**To do**
Please say how many lines of the entries below contain the word "steeds", and leave out everything else.

**Given data**
━━━━━━━━━━━━━━━━━━━━
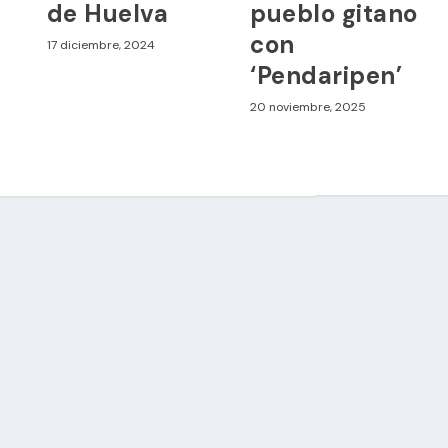
de Huelva
pueblo gitano
con
17 diciembre, 2024
‘Pendaripen’
20 noviembre, 2025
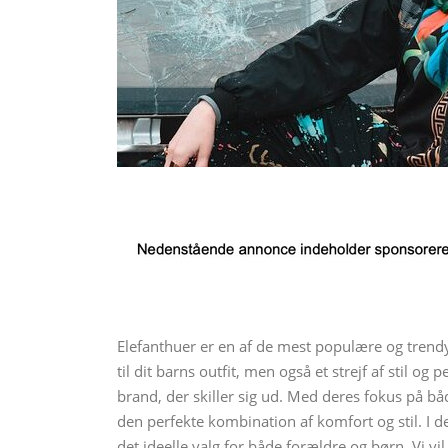
Elefanthuer er en af de mest populære og trendy 
til dit barns outfit, men også et strejf af stil o
brand, der skiller sig ud. Med deres fokus på bå
den perfekte kombination af komfort og stil. I de
det ideelle valg for både forældre og børn. Vi vi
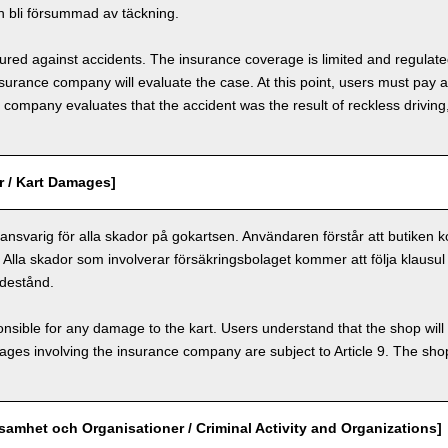
 bli försummad av täckning.
nsured against accidents. The insurance coverage is limited and regulate
nsurance company will evaluate the case. At this point, users must pay 
e company evaluates that the accident was the result of reckless drivin
r / Kart Damages]
nsvarig för alla skador på gokartsen. Användaren förstår att butiken k
. Alla skador som involverar försäkringsbolaget kommer att följa klausul 
destånd.
nsible for any damage to the kart. Users understand that the shop will 
s involving the insurance company are subject to Article 9. The shop 
ksamhet och Organisationer / Criminal Activity and Organizations]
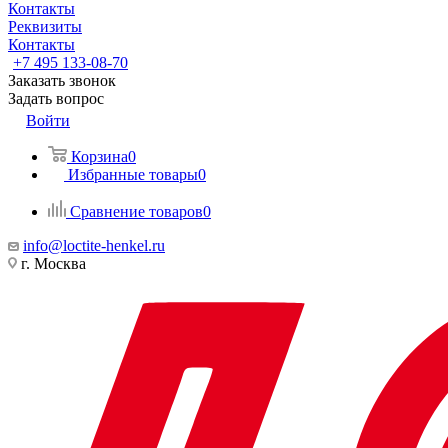
Контакты
Реквизиты
Контакты
+7 495 133-08-70
Заказать звонок
Задать вопрос
Войти
Корзина
0
Избранные товары
0
Сравнение товаров
0
info@loctite-henkel.ru
г. Москва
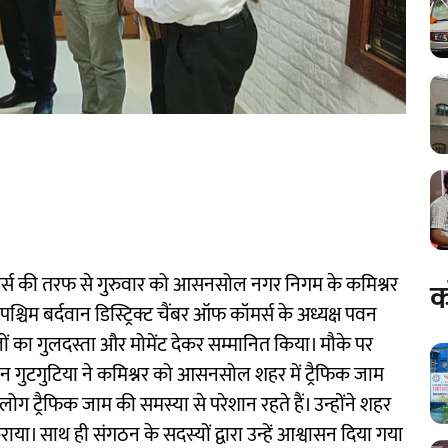
 कॉमर्स की तरफ से गुरुवार को आसनसोल नगर निगम के कमिश्नर
क
चिम बर्दवान डिस्ट्रिक्ट चैंबर ऑफ कॉमर्स के अध्यक्ष पवन
ों का गुलदस्ता और मोमेंट देकर सम्मानित किया। मौके पर
पवन गुटगुटिया ने कमिश्नर को आसनसोल शहर में ट्रैफिक जाम
ट्रैफिक जाम की समस्या से परेशान रहते हैं। उन्होंने शहर
 साथ ही संगठन के सदस्यों द्वारा उन्हें आश्वासन दिया गया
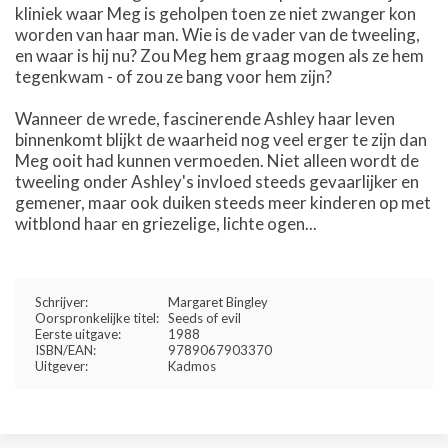
kliniek waar Meg is geholpen toen ze niet zwanger kon
worden van haar man. Wie is de vader van de tweeling,
en waar is hij nu? Zou Meg hem graag mogen als ze hem
tegenkwam - of zou ze bang voor hem zijn?
Wanneer de wrede, fascinerende Ashley haar leven
binnenkomt blijkt de waarheid nog veel erger te zijn dan
Meg ooit had kunnen vermoeden. Niet alleen wordt de
tweeling onder Ashley's invloed steeds gevaarlijker en
gemener, maar ook duiken steeds meer kinderen op met
witblond haar en griezelige, lichte ogen...
Schrijver:
Margaret Bingley
Oorspronkelijke titel:
Seeds of evil
Eerste uitgave:
1988
ISBN/EAN:
9789067903370
Uitgever:
Kadmos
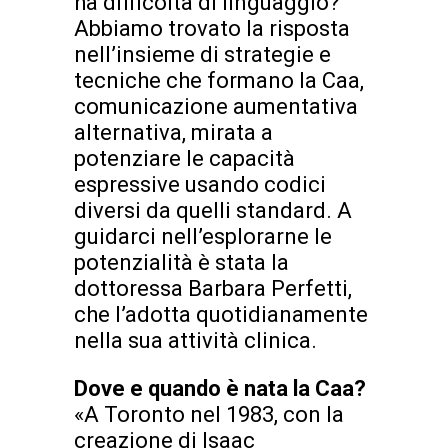
ha difficoltà di linguaggio?
Abbiamo trovato la risposta
nell’insieme di strategie e
tecniche che formano la Caa,
comunicazione aumentativa
alternativa, mirata a
potenziare le capacità
espressive usando codici
diversi da quelli standard. A
guidarci nell’esplorarne le
potenzialità è stata la
dottoressa Barbara Perfetti,
che l’adotta quotidianamente
nella sua attività clinica.
Dove e quando è nata la Caa?
«A Toronto nel 1983, con la
creazione di Isaac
━━━━━━━━━━━━━━━━━━━━
**Solution to this problem**
2